4. En vertu des dispositions de l'article L. 281 du livre des procédures fiscales, la juridiction administrative est compétente pour connaître des contestations relatives au recouvrement des impositions mentionnées au premier alinéa de l'article L. 199 du même livre lorsqu'elles portent sur l'existence de l'obligation de payer, le montant de la dette, l'exigibilité de la somme réclamée ou tout autre motif ne remettant pas en cause l'assiette et le calcul de l'impôt.

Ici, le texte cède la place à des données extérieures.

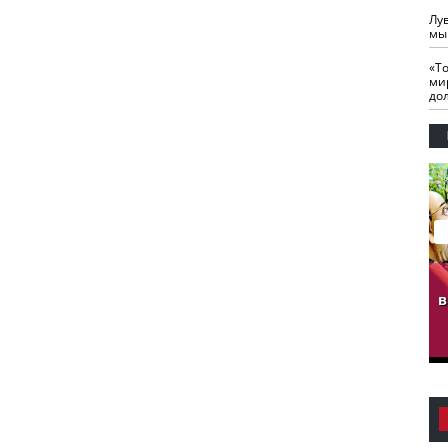
Лу
мы
«Т
ми
до
гузов.
ЧЕЧНЯ. Обарг Варин
ЧЕЧНЯ. Хьаьжин
ан"
илли
мурд - обарг Вара
в
к)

Toutefois, le tribunal de la procédure collective est, quelle que soit la nature des créances en cause, seul compétent pour connaître des contestations relatives à la mise en œuvre des règles propres à la procédure collective.

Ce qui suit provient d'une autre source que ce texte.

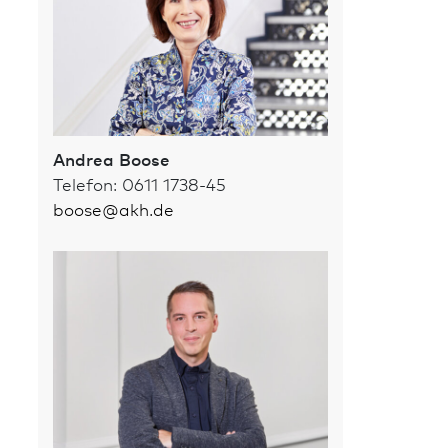
Andrea Boose
Telefon: 0611 1738-45
boose
@
akh.de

5. En premier lieu, à l'appui de sa contestation dirigée contre la déclaration de créances souscrite par le comptable du pôle de recouvrement spécialisé de Melun, la société requérante soutient que le montant de la dette de taxe sur la valeur ajoutée mis à sa charge au titre de l'année 2014, tel qu'il a été établi dans la proposition de rectification du 2 juillet 2015, est erroné et doit être déterminé conformément à sa déclaration " CA 12 " du 2 novembre 2015. Par ailleurs, s'agissant de la créance admise à titre provisionnel pour un montant de 10 862 euros correspondant au " passif clients ", elle conteste l'existence et le montant de la taxe sur la valeur ajoutée évaluée par le service, et produit à cette fin la copie de sa balance clients. Cependant, ces moyens, qui ont trait au bien-fondé des créances en litige, sont irrecevables dans le cadre d'un contentieux du recouvrement.

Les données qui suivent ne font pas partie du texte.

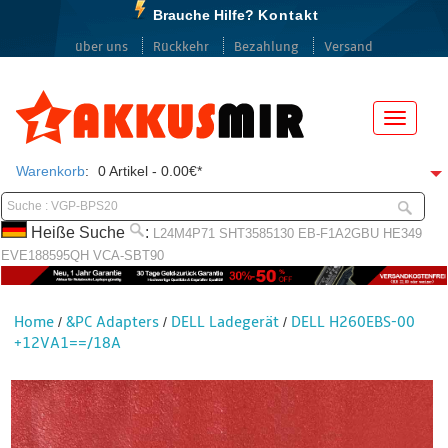
Brauche Hilfe?
Kontakt
über uns
Rückkehr
Bezahlung
Versand
Menü
Warenkorb
:
0 Artikel - 0.00€*
Heiße Suche
:
L24M4P71
SHT3585130
EB-F1A2GBU
HE349
EVE188595QH
VCA-SBT90
Home
&PC Adapters
DELL Ladegerät
DELL H260EBS-00
/
/
/
+12VA1==/18A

6. En tout état de cause, à supposer même que les requêtes susvisées puissent être regardées comme relevant d'un contentieux d'assiette, il appartiendrait à la société requérante, qui a fait l'objet de deux procédures de taxation d'office sur le fondement de l'article L. 66 du livre des procédures fiscales, d'apporter la preuve de l'exagération de ses impositions en application de l'article L. 193 du livre des procédures fiscales. En se bornant, d'une part, à soutenir que le rappel de taxe sur la valeur ajoutée au titre de l'année 2014, retenu dans la proposition de rectification du 2 juillet 2015, devrait être limité à la somme de 14 132 euros conformément à ses déclarations, et d'autre part, à contester le montant de la créance provisionnelle de 10 862 euros correspondant au passif clients, la société n'apporte pas la preuve de l'exagération de ses impositions. En particulier, elle n'établit pas, en l'absence de tout élément versé en ce sens, que le montant de taxe collectée de 10 862 euros serait exagéré compte tenu de son chiffre d'affaires, alors qu'il résulte de l'instruction que ce montant provisionnel correspond à la taxe sur la valeur ajoutée due par les clients de l'auto-école au 12 octobre 2015, déterminé sur la base des créances clients de l'exercice précédent. Elle n'établit pas davantage que l'intégralité des sommes dues par les clients de l'auto-école auraient déjà fait l'objet d'un paiement donnant lieu à collecte de taxe sur la valeur ajoutée.

7. En second lieu, si la société soutient que le montant de la créance de taxe sur la valeur ajoutée au titre de l'année 2014 devrait être réduit à hauteur des acomptes qu'elle a déjà payés, elle n'apporte cependant pas d'éléments suffisamment probants pour en justifier. Par suite, le moyen doit être écarté.

8. Il résulte de tout ce qui précède que les conclusions présentées par la société LD 77 aux fins de décharge des obligations de payer litigieuses doivent être rejetées, sans qu'il soit besoin de se prononcer sur leur recevabilité.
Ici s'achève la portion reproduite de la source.